## EXCERPTED RECORDS
'''

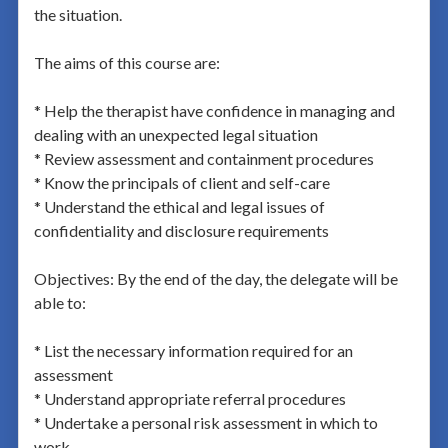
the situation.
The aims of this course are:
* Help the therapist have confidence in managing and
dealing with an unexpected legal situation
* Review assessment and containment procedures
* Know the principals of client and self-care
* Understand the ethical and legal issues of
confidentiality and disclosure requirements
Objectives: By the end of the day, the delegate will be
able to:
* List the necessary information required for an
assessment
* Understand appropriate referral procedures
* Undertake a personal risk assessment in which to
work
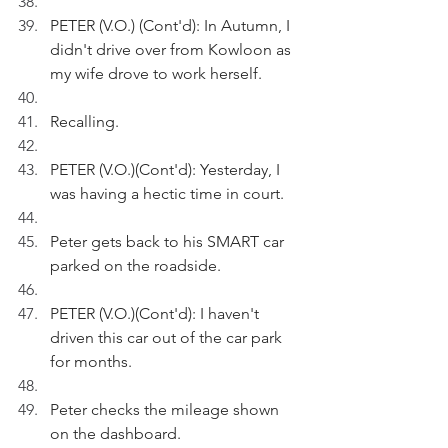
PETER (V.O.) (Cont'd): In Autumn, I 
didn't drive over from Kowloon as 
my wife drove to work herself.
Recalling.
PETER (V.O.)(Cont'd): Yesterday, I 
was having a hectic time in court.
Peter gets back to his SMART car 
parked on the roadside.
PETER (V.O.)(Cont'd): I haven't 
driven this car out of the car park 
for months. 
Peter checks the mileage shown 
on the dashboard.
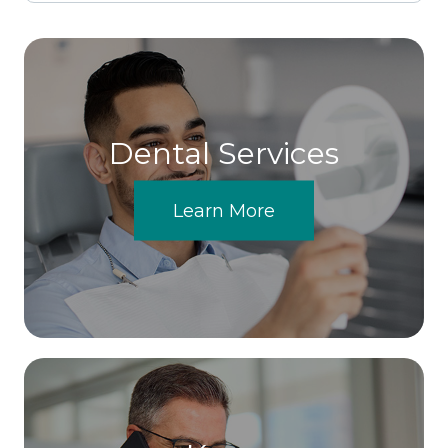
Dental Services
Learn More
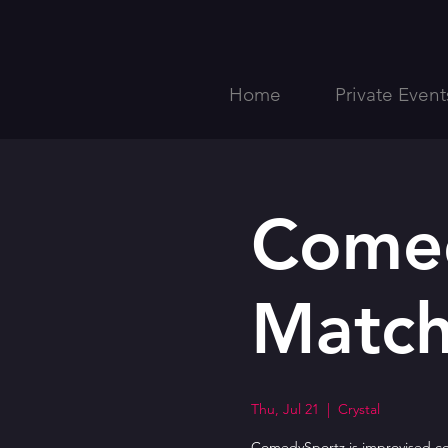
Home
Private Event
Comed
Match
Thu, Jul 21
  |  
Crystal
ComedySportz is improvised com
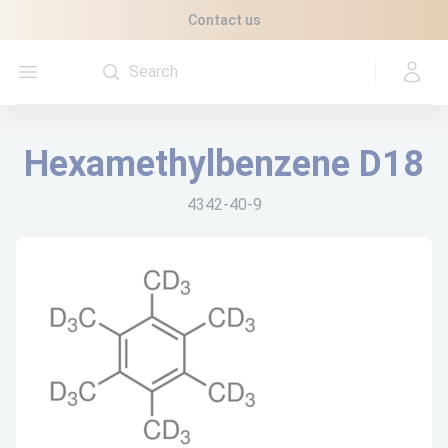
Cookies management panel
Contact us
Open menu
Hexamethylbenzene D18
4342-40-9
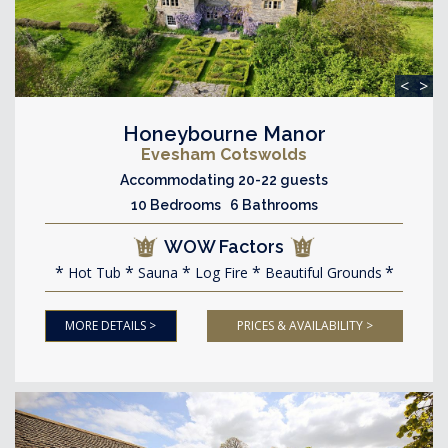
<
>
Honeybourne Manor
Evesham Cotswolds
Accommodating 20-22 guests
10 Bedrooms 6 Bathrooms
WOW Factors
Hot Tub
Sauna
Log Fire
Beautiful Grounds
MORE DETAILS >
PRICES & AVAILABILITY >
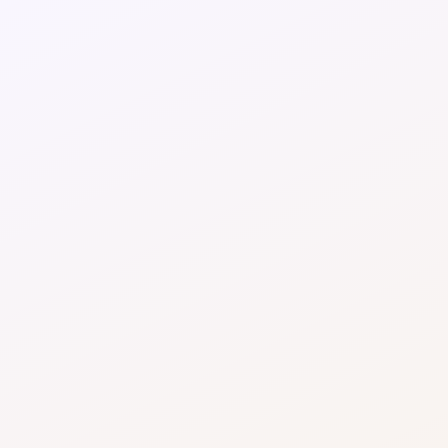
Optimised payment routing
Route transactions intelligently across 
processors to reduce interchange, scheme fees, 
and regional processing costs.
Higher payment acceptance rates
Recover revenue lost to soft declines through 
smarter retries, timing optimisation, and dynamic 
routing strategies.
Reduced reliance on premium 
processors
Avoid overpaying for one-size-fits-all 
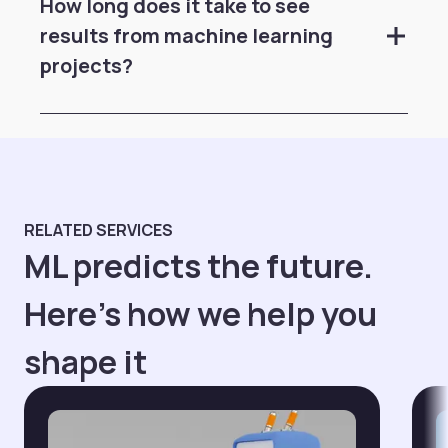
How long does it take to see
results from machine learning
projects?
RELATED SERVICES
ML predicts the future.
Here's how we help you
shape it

'''

## PROBLEM DESCRIPTION
Lines with "assessment": return each one from the data above.

## YOUR RESPONSE
* Review assessment and containment procedures
assessment
* Undertake a personal risk assessment in which to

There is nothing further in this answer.